Dovremmo farci un'idea della così detta « morale della situazione »; vederne le insidie quando essa erige in norma morale dominante l'istinto soggettivo, utilitarista di solito, del come adattare diversamente il proprio comportamento a questa e a quella situazione, senza tener conto adeguato dell'obbligazione morale oggettiva e delle esigenze soggettive d'una propria nobile coerenza (Cfr. Denz--Schönm. 3918-3921 ).

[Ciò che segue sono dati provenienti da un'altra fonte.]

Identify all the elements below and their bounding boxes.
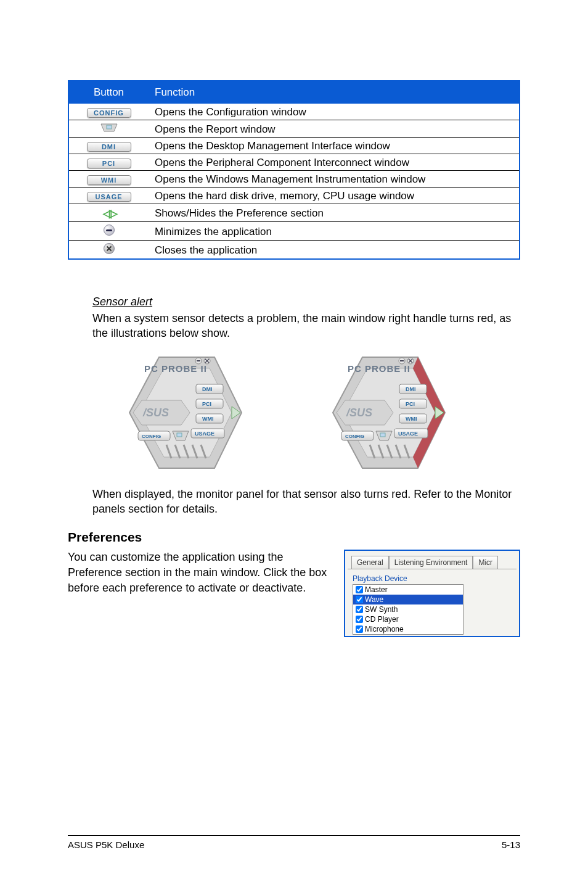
table-row: Closes the application [68, 241, 520, 260]
row-function: Opens the hard disk drive, memory, CPU u… [149, 188, 520, 204]
footer-right: 5-13 [502, 840, 520, 850]
report-button-icon [100, 123, 118, 133]
svg-rect-1 [107, 125, 112, 129]
pc-probe-widget-normal: PC PROBE II /SUS DMI PCI WMI USAGE [105, 352, 247, 476]
preferences-heading: Preferences [68, 530, 520, 545]
checkbox-master[interactable] [356, 586, 363, 593]
th-button: Button [68, 81, 149, 104]
list-item[interactable]: Microphone [353, 624, 463, 634]
row-function: Opens the Desktop Management Interface w… [149, 138, 520, 154]
svg-text:CONFIG: CONFIG [142, 434, 161, 439]
svg-text:/SUS: /SUS [346, 406, 372, 419]
row-function: Opens the Peripheral Component Interconn… [149, 154, 520, 171]
row-function: Closes the application [149, 241, 520, 260]
list-item[interactable]: Wave [353, 595, 463, 604]
th-function: Function [149, 81, 520, 104]
svg-text:PC PROBE II: PC PROBE II [348, 363, 410, 374]
page-footer: ASUS P5K Deluxe 5-13 [68, 835, 520, 850]
toggle-arrows-icon: ◁▷ [103, 207, 115, 220]
svg-text:USAGE: USAGE [398, 431, 418, 437]
table-row: WMI Opens the Windows Management Instrum… [68, 171, 520, 188]
table-row: Minimizes the application [68, 222, 520, 241]
svg-text:PCI: PCI [202, 401, 211, 407]
config-button-icon: CONFIG [87, 108, 131, 118]
sensor-alert-body: When a system sensor detects a problem, … [92, 311, 520, 341]
usage-button-icon: USAGE [87, 192, 131, 202]
row-function: Minimizes the application [149, 222, 520, 241]
row-function: Opens the Configuration window [149, 104, 520, 120]
svg-text:CONFIG: CONFIG [345, 434, 364, 439]
checkbox-microphone[interactable] [356, 625, 363, 633]
checkbox-sw-synth[interactable] [356, 606, 363, 613]
svg-rect-62 [380, 433, 385, 437]
table-row: CONFIG Opens the Configuration window [68, 104, 520, 120]
row-function: Opens the Report window [149, 120, 520, 138]
svg-text:PC PROBE II: PC PROBE II [144, 363, 207, 374]
svg-text:DMI: DMI [406, 386, 416, 392]
svg-text:PCI: PCI [406, 401, 415, 407]
svg-text:/SUS: /SUS [142, 406, 169, 419]
playback-device-list[interactable]: Master Wave SW Synth CD Player [353, 584, 463, 635]
svg-text:WMI: WMI [202, 416, 214, 422]
tab-micr[interactable]: Micr [473, 556, 498, 569]
sensor-alert-followup: When displayed, the monitor panel for th… [92, 487, 520, 517]
list-item[interactable]: SW Synth [353, 604, 463, 614]
tab-listening-environment[interactable]: Listening Environment [389, 556, 473, 569]
row-function: Opens the Windows Management Instrumenta… [149, 171, 520, 188]
minimize-icon [104, 225, 115, 236]
pc-probe-widget-alert: PC PROBE II /SUS DMI PCI WMI USAGE CONFI… [308, 352, 450, 476]
button-function-table: Button Function CONFIG Opens the Configu… [68, 80, 520, 260]
dmi-button-icon: DMI [87, 142, 131, 152]
list-item[interactable]: Master [353, 585, 463, 595]
wmi-button-icon: WMI [87, 175, 131, 185]
svg-text:DMI: DMI [202, 386, 213, 392]
table-row: PCI Opens the Peripheral Component Inter… [68, 154, 520, 171]
svg-rect-29 [177, 433, 182, 437]
row-function: Shows/Hides the Preference section [149, 204, 520, 222]
table-row: ◁▷ Shows/Hides the Preference section [68, 204, 520, 222]
list-item[interactable]: CD Player [353, 614, 463, 624]
tab-general[interactable]: General [351, 556, 389, 569]
table-row: USAGE Opens the hard disk drive, memory,… [68, 188, 520, 204]
checkbox-wave[interactable] [356, 596, 363, 603]
sensor-alert-heading: Sensor alert [92, 295, 520, 308]
svg-text:USAGE: USAGE [195, 431, 214, 437]
pci-button-icon: PCI [87, 159, 131, 168]
close-icon [104, 243, 115, 254]
table-row: Opens the Report window [68, 120, 520, 138]
playback-device-label: Playback Device [353, 574, 512, 583]
preferences-screenshot: General Listening Environment Micr Playb… [344, 550, 520, 637]
svg-text:WMI: WMI [406, 416, 417, 422]
table-row: DMI Opens the Desktop Management Interfa… [68, 138, 520, 154]
checkbox-cd-player[interactable] [356, 616, 363, 623]
preferences-body: You can customize the application using … [68, 550, 329, 637]
footer-left: ASUS P5K Deluxe [68, 840, 144, 850]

Ritorneremo ai rimedi, che possono liberarci dall'incertezza morale oggi dilagante e travolgente verso un nihilismo che potrebbe essere oggi sotto ogni aspetto catastrofico.
I rimedi allora;
primo, la giusta concezione della legge naturale ( Cfr. S. TH. I-IIæ, 94 );
secondo, il ricorso abituale alla propria buona coscienza ( Cfr. Rm 14-23 );
terzo, la fiducia nell'obbedienza a chi ha autorità di esercitarla sopra di noi, tanto in campo domestico ( Ef 6,1; Col 3,20; 1 Pt 3,1; etc.), quanto in quello civile ( Rm 13,1-4; 1 Pt 2,13-17 ); come in quello ecclesiastico ( Lc 10,16; Mt 28,20; etc. ).
L'obbedienza, nell'economia della salvezza, avendo davanti a noi l'esempio di Cristo, « fatto obbediente fino alla morte, anzi alla morte di croce » ( Fil 2,8 ), non degrada la persona umana, ma la solleva alla dignità dei figli del Padre e la inserisce nel piano comunitario, caratteristico del Vangelo, della carità e dell'unità.
Pretendere di affrancare il fedele dal magistero stabilito da Cristo, sia per liberarlo dal dogmatismo dell'insegnamento ecclesiastico, sia per scioglierlo dai vincoli dell'autorità gerarchica istituita da Cristo nella Chiesa, significa strapparlo alla certezza sia della fede, che della norma morale, carisma questo della certezza di fede propria del cattolicesimo, e preferire l'insensato tormento del dubbio crepuscolare, della solitudine spirituale, della infecondità apostolica, quasi ad intaccare la comunione, che nella franca aderenza alla Chiesa autentica ci fa vivere in Cristo e di Cristo, per sentirsi così da Lui stesso ripetere la minaccia ( o la condanna? ): « Chi non è con me, è contro di me; e chi con me non raccoglie, disperde » ( Lc 11,23 ).
Quanto a noi ringraziamo umilmente il Signore, e sempre preghiamolo che ci faccia sempre camminare con passo docile e forte nella luce e nella sicurezza della sua via.
Con la nostra Benedizione Apostolica.